▸ **About this exercise**
Report how many lines of the data below contain "mais". Give nothing besides the number.

(Records contained in a dataset)
++++++

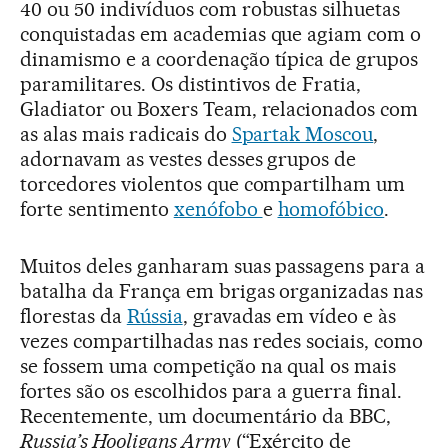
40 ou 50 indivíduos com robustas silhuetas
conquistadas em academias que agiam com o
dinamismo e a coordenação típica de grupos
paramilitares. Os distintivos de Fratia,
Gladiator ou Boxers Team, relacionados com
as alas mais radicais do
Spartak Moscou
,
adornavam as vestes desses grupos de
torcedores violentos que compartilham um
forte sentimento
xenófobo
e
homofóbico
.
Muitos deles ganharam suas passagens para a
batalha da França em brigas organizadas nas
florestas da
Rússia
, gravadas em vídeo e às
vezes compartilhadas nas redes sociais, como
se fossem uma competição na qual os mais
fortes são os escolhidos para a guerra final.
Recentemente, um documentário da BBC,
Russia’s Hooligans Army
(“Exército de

++++++

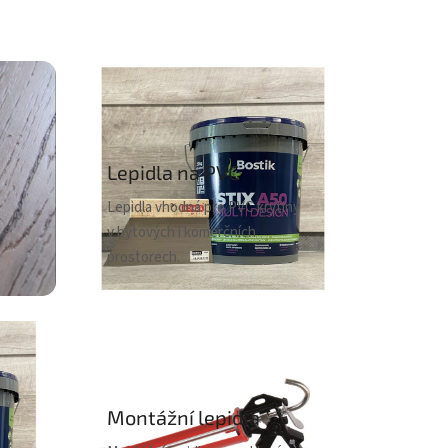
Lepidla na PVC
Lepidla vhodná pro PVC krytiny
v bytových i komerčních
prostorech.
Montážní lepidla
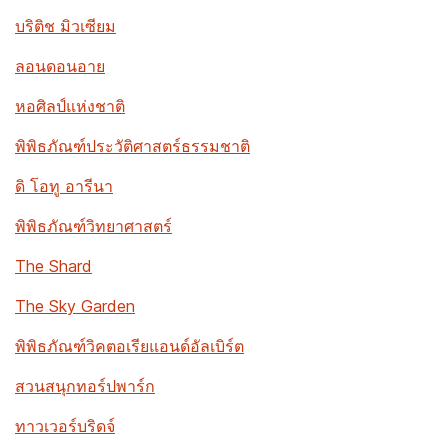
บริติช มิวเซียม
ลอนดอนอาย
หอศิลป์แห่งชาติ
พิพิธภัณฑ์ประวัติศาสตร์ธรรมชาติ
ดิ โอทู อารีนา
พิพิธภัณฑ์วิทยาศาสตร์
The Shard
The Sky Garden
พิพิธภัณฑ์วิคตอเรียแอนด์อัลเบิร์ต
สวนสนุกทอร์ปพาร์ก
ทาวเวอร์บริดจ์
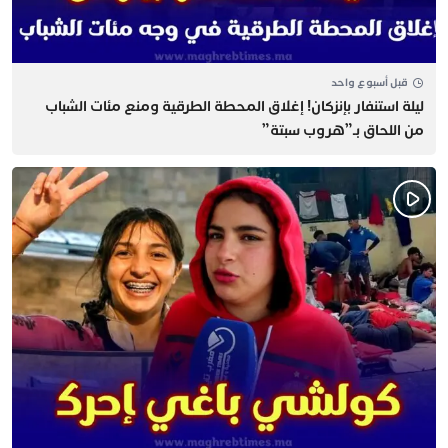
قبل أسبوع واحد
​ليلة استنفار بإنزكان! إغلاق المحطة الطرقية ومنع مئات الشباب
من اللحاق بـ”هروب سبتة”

++++++

▸ **Answer section**
2